Beim Thema Schlossberg sei im vergangenen Jahr die Reißleine gezogen worden, dennoch sei man sich im Rat einig, dass etwas geschehen müsse. Es gebe inzwischen einen neuen Planungsentwurf, der derzeit auf Machbarkeit geprüft werde. „Wenn er umsetzbar ist, wird er der Öffentlichkeit vorgestellt und diese dann auch eingebunden.“ Generell möchte Forster einen engeren Kontakt mit den Bürgern pflegen, deren Mitspracherecht stärken. So kündigte er für 2020 eine Tour durch die Stadtteile an, um sich die Probleme der Bürger anzuhören. Die Stelle eines Bürgerberaters werde direkt an sein Büro angedockt. Schließlich soll ein Jugendbeirat eingerichtet werden. „Die Jugendlichen sollen künftig mitbestimmen“, versprach der Bürgermeister.

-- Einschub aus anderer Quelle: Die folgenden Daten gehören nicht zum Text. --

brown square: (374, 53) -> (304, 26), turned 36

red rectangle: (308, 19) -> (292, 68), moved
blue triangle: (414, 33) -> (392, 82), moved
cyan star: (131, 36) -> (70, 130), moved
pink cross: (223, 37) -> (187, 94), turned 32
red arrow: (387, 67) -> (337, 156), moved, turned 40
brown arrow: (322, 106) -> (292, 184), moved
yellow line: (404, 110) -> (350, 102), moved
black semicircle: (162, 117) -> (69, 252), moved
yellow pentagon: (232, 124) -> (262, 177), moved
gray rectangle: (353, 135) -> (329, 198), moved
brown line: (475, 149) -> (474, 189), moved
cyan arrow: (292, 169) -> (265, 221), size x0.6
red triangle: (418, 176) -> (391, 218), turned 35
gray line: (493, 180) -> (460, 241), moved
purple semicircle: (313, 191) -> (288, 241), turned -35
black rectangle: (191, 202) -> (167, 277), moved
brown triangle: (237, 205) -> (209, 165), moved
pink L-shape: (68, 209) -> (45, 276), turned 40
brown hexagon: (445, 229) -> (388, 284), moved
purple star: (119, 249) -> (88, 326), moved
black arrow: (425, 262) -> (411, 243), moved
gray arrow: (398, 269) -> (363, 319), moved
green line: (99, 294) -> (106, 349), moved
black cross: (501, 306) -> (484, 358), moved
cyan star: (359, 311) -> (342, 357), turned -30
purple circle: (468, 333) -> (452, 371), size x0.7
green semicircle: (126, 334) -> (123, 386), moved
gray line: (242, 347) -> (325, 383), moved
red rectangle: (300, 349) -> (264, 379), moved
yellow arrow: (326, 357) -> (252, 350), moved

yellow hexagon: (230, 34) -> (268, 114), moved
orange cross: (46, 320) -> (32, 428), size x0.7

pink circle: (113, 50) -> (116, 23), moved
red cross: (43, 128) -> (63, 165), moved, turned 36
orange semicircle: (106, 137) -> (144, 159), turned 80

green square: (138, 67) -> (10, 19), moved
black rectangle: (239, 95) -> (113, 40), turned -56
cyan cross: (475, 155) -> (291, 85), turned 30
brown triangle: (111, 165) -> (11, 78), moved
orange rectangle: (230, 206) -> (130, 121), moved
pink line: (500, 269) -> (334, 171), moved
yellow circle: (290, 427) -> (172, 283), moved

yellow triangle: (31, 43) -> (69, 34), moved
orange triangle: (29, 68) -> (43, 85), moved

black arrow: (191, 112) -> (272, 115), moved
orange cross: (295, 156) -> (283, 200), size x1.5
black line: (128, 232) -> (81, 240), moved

Trotz Rathaus-Umbaus wird es laut CDU auch 2020 den Homburger Musiksommer auf dem historischen Marktplatz geben. Foto: Thorsten Wolf

Außerdem wiederholte er zur Sicherung des Wirtschaftsstandortes Homburg die Forderung nach einer Offensive in der Wasserstoff-Technologie (wir berichteten). Er bedankte sich beim Land für die Unterstützung und forderte, wie zuvor Mörsdorf, die Errichtung einer Wasserstoff-Tankstelle.